_Task description_:
Below are the records to transcribe exactly; do not include any images.
+--
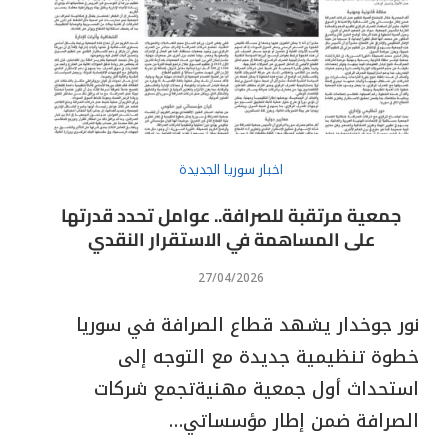
اخبار سوريا الجديدة
جمعية مرتقبة للصرافة.. عوامل تحدد قدرتها
على المساهمة في الاستقرار النقدي
27/04/2026
نور جوخدار يشهد قطاع الصرافة في سوريا
خطوة تنظيمية جديدة مع التوجه إلى
استحداث أول جمعية مهنيةتجمع شركات
الصرافة ضمن إطار مؤسساتي…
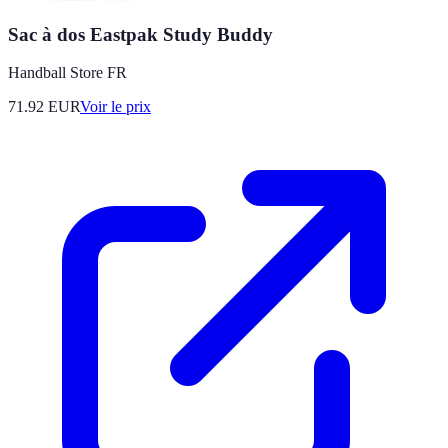
Sac à dos Eastpak Study Buddy
Handball Store FR
71.92
EUR
Voir le prix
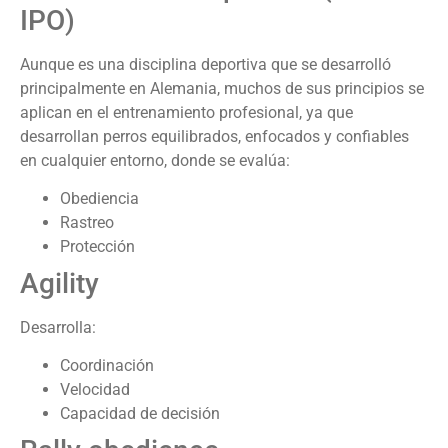
IPO)
Aunque es una disciplina deportiva que se desarrolló
principalmente en Alemania, muchos de sus principios se
aplican en el entrenamiento profesional, ya que
desarrollan perros equilibrados, enfocados y confiables
en cualquier entorno, donde se evalúa:
Obediencia
Rastreo
Protección
Agility
Desarrolla:
Coordinación
Velocidad
Capacidad de decisión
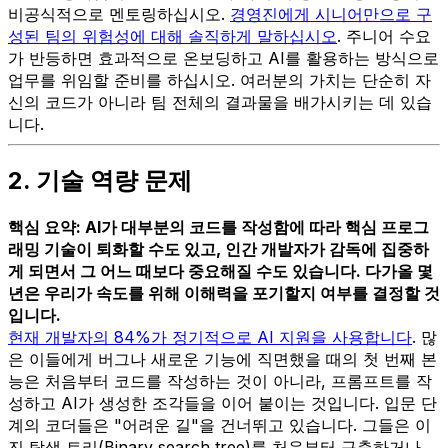
비공식적으로 멘토링하십시오.
경영진에게 시니어만으로 구
성된 팀의 위험성에 대해 솔직하게 말하십시오
. 주니어 수요
가 반등하면 효과적으로 온보딩하고 AI를 활용하는 방식으로
업무를 위임할 준비를 하십시오. 여러분의 가치는 단순히 자
신의 코드가 아니라 팀 전체의 결과물을 배가시키는 데 있습
니다.
2. 기술 역량 문제
핵심 요약: AI가 대부분의 코드를 작성함에 따라 핵심 프로그
래밍 기술이 퇴화할 수도 있고, 인간 개발자가 감독에 집중하
게 되면서 그 어느 때보다 중요해질 수도 있습니다. 다가올 몇
년은 우리가 속도를 위해 이해력을 포기할지 여부를 결정할 것
입니다.
현재 개발자의 84%가 정기적으로 AI 지원을 사용합니다
. 많
은 이들에게 버그나 새로운 기능에 직면했을 때의 첫 번째 본
능은 처음부터 코드를 작성하는 것이 아니라, 프롬프트를 작
성하고 AI가 생성한 조각들을 이어 붙이는 것입니다. 입문 단
계의 코더들은 "어려운 길"을 건너뛰고 있습니다. 그들은 이
진 탐색 트리(Binary search tree)를 처음부터 구축하거나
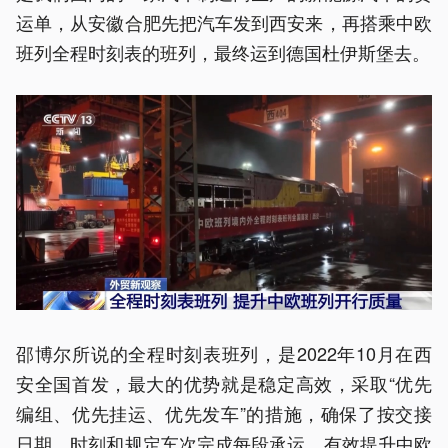
运单，从安徽合肥先把汽车发到西安来，再搭乘中欧
班列全程时刻表的班列，最终运到德国杜伊斯堡去。
邵博尔所说的全程时刻表班列，是2022年10月在西
安全国首发，最大的优势就是稳定高效，采取“优先
编组、优先挂运、优先发车”的措施，确保了按交接
日期、时刻和规定车次完成每段承运，有效提升中欧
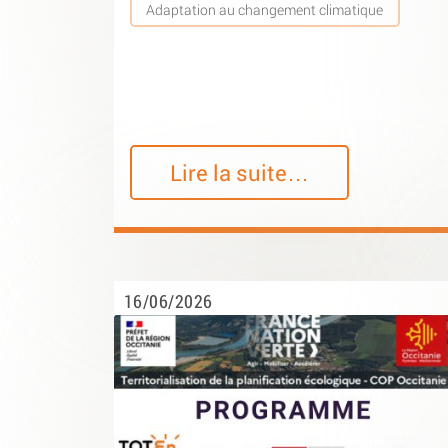
Adaptation au changement climatique
Lire la suite…
16/06/2026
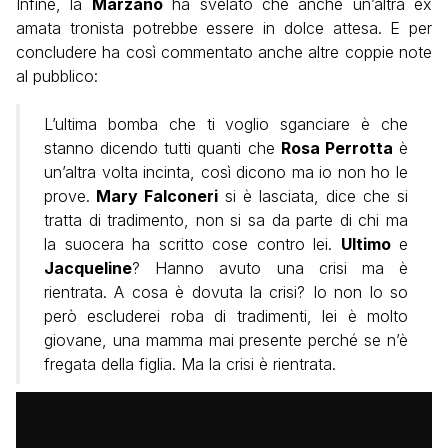
Infine, la
Marzano
ha svelato che anche un’altra ex
amata tronista potrebbe essere in dolce attesa. E per
concludere ha così commentato anche altre coppie note
al pubblico:
L’ultima bomba che ti voglio sganciare è che
stanno dicendo tutti quanti che
Rosa Perrotta
è
un’altra volta incinta, così dicono ma io non ho le
prove.
Mary Falconeri
si è lasciata, dice che si
tratta di tradimento, non si sa da parte di chi ma
la suocera ha scritto cose contro lei.
Ultimo
e
Jacqueline
? Hanno avuto una crisi ma è
rientrata. A cosa è dovuta la crisi? Io non lo so
però escluderei roba di tradimenti, lei è molto
giovane, una mamma mai presente perché se n’è
fregata della figlia. Ma la crisi è rientrata.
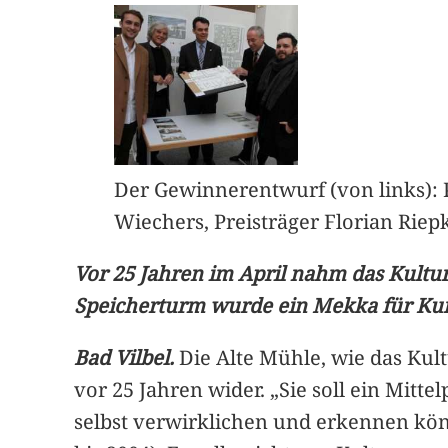
Der Gewinnerentwurf (von links): P
Wiechers, Preisträger Florian Riep
Vor 25 Jahren im April nahm das Kultu
Speicherturm wurde ein Mekka für Kunst
Bad Vilbel.
Die Alte Mühle, wie das Kul
vor 25 Jahren wider. „Sie soll ein Mitte
selbst verwirklichen und erkennen kö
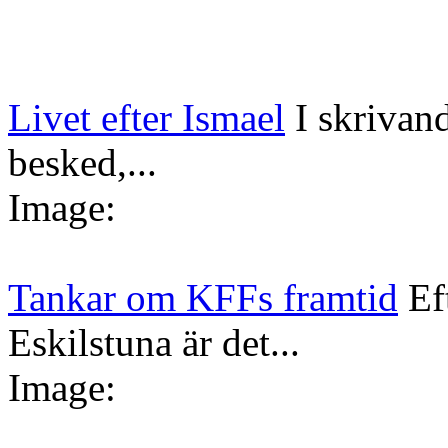
Livet efter Ismael
I skrivan
besked,...
Image:
Tankar om KFFs framtid
Ef
Eskilstuna är det...
Image:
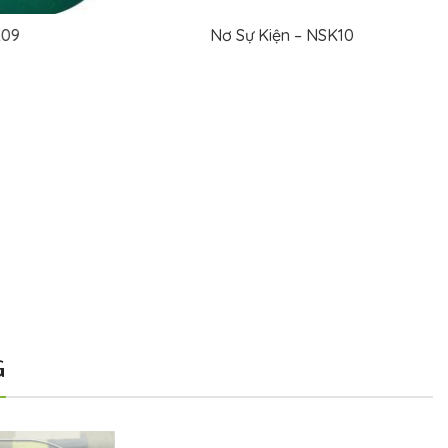
11
Nơ Sự Kiện – NSK12
ĐỌC TIẾP
G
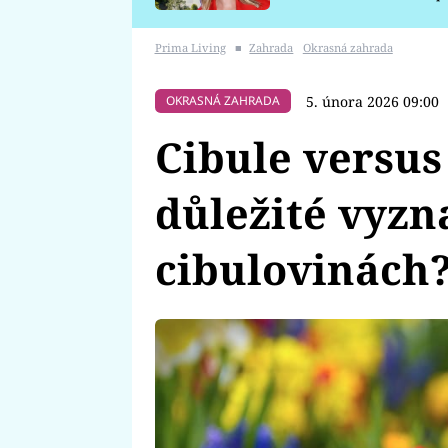
požáru
Prima Living
■
Zahrada
Okrasná zahrada
5. února 2026 09:00
OKRASNÁ ZAHRADA
Cibule versus 
důležité vyzna
cibulovinách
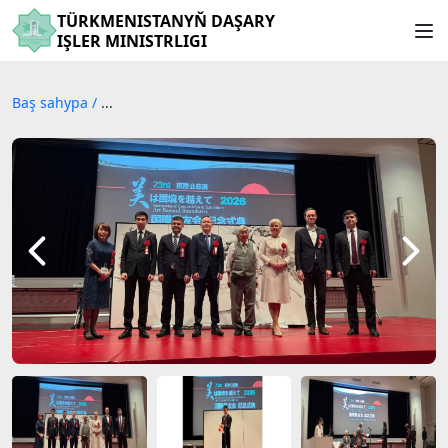
TÜRKMENISTANYŇ DAŞARY
IŞLER MINISTRLIGI
Baş sahypa
/
...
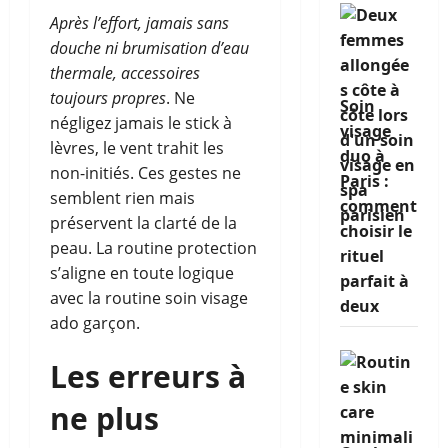
Après l’effort, jamais sans
douche ni brumisation d’eau
thermale, accessoires
toujours propres
. Ne
Soin
négligez jamais le stick à
visage
lèvres, le vent trahit les
duo à
non-initiés. Ces gestes ne
Paris :
semblent rien mais
comment
préservent la clarté de la
choisir le
peau. La routine protection
rituel
s’aligne en toute logique
parfait à
avec la routine soin visage
deux
ado garçon.
Les erreurs à
ne plus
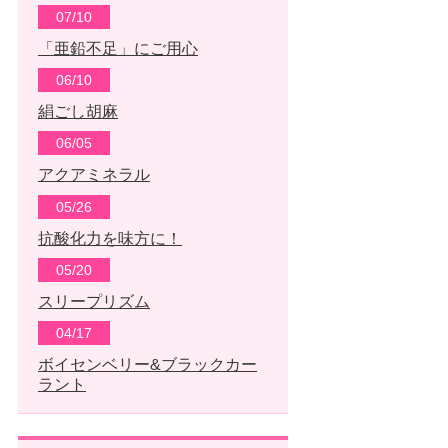
07/10
「亜鉛不足」にご用心
06/10
絹ごし胡麻
06/05
アクアミネラル
05/26
抗酸化力を味方に！
05/20
スリープリズム
04/17
ボイセンベリー&ブラックカー
ラント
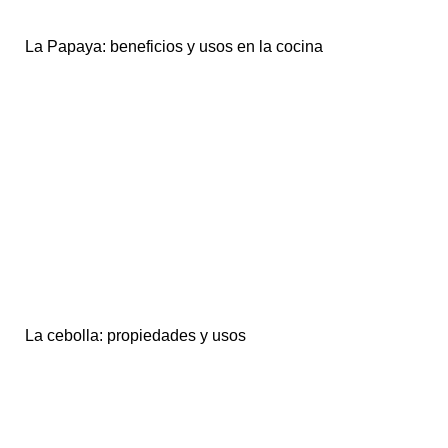
La Papaya: beneficios y usos en la cocina
La cebolla: propiedades y usos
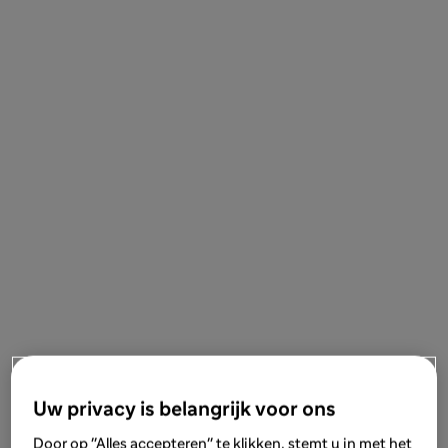
Uw privacy is belangrijk voor ons
Door op "Alles accepteren" te klikken, stemt u in met het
+--
_Exercise solution_:
اخبار سوريا الجديدة
جمعية مرتقبة للصرافة.. عوامل تحدد قدرتها
على المساهمة في الاستقرار النقدي
27/04/2026
نور جوخدار يشهد قطاع الصرافة في سوريا
خطوة تنظيمية جديدة مع التوجه إلى
استحداث أول جمعية مهنيةتجمع شركات
الصرافة ضمن إطار مؤسساتي…
Sac à dos Eastpak Study Buddy
Handball Store FR
71.92
EUR
Voir le prix
IPO)
Aunque es una disciplina deportiva que se desarrolló
principalmente en Alemania, muchos de sus principios se
aplican en el entrenamiento profesional, ya que
desarrollan perros equilibrados, enfocados y confiables
en cualquier entorno, donde se evalúa:
Obediencia
Rastreo
Protección
Agility
Desarrolla:
Coordinación
Velocidad
Capacidad de decisión
비공식적으로 멘토링하십시오.
경영진에게 시니어만으로 구
성된 팀의 위험성에 대해 솔직하게 말하십시오
. 주니어 수요
가 반등하면 효과적으로 온보딩하고 AI를 활용하는 방식으로
업무를 위임할 준비를 하십시오. 여러분의 가치는 단순히 자
신의 코드가 아니라 팀 전체의 결과물을 배가시키는 데 있습
니다.
2. 기술 역량 문제
핵심 요약: AI가 대부분의 코드를 작성함에 따라 핵심 프로그
래밍 기술이 퇴화할 수도 있고, 인간 개발자가 감독에 집중하
게 되면서 그 어느 때보다 중요해질 수도 있습니다. 다가올 몇
년은 우리가 속도를 위해 이해력을 포기할지 여부를 결정할 것
입니다.
현재 개발자의 84%가 정기적으로 AI 지원을 사용합니다
. 많
은 이들에게 버그나 새로운 기능에 직면했을 때의 첫 번째 본
능은 처음부터 코드를 작성하는 것이 아니라, 프롬프트를 작
성하고 AI가 생성한 조각들을 이어 붙이는 것입니다. 입문 단
계의 코더들은 "어려운 길"을 건너뛰고 있습니다. 그들은 이
진 탐색 트리(Binary search tree)를 처음부터 구축하거나
运单，从安徽合肥先把汽车发到西安来，再搭乘中欧
班列全程时刻表的班列，最终运到德国杜伊斯堡去。
邵博尔所说的全程时刻表班列，是2022年10月在西
安全国首发，最大的优势就是稳定高效，采取“优先
编组、优先挂运、优先发车”的措施，确保了按交接
日期、时刻和规定车次完成每段承运，有效提升中欧
Adaptation au changement climatique
Lire la suite…
16/06/2026
Infine, la
Marzano
ha svelato che anche un’altra ex
amata tronista potrebbe essere in dolce attesa. E per
concludere ha così commentato anche altre coppie note
al pubblico:
L’ultima bomba che ti voglio sganciare è che
stanno dicendo tutti quanti che
Rosa Perrotta
è
un’altra volta incinta, così dicono ma io non ho le
prove.
Mary Falconeri
si è lasciata, dice che si
tratta di tradimento, non si sa da parte di chi ma
la suocera ha scritto cose contro lei.
Ultimo
e
Jacqueline
? Hanno avuto una crisi ma è
rientrata. A cosa è dovuta la crisi? Io non lo so
però escluderei roba di tradimenti, lei è molto
giovane, una mamma mai presente perché se n’è
fregata della figlia. Ma la crisi è rientrata.
Der Gewinnerentwurf (von links): P
Wiechers, Preisträger Florian Riep
Vor 25 Jahren im April nahm das Kultu
Speicherturm wurde ein Mekka für Kunst
Bad Vilbel.
Die Alte Mühle, wie das Kul
vor 25 Jahren wider. „Sie soll ein Mitte
selbst verwirklichen und erkennen kö
Livet efter Ismael
I skrivan
besked,...
Image:
Tankar om KFFs framtid
Ef
Eskilstuna är det...
Image:
11
Nơ Sự Kiện – NSK12
ĐỌC TIẾP
G
požáru
Prima Living
■
Zahrada
Okrasná zahrada
5. února 2026 09:00
OKRASNÁ ZAHRADA
Cibule versus 
důležité vyzna
cibulovinách
TÜRKMENISTANYŇ DAŞARY
IŞLER MINISTRLIGI
Baş sahypa
/
...
Après l’effort, jamais sans
douche ni brumisation d’eau
thermale, accessoires
toujours propres
. Ne
Soin
négligez jamais le stick à
visage
lèvres, le vent trahit les
duo à
non-initiés. Ces gestes ne
Paris :
semblent rien mais
comment
préservent la clarté de la
choisir le
peau. La routine protection
rituel
s’aligne en toute logique
parfait à
avec la routine soin visage
deux
ado garçon.
Les erreurs à
ne plus
07/10
「亜鉛不足」にご用心
06/10
絹ごし胡麻
06/05
アクアミネラル
05/26
抗酸化力を味方に！
05/20
スリープリズム
04/17
ボイセンベリー&ブラックカー
ラント
La Papaya: beneficios y usos en la cocina
La cebolla: propiedades y usos
Uw privacy is belangrijk voor ons
Door op "Alles accepteren" te klikken, stemt u in met het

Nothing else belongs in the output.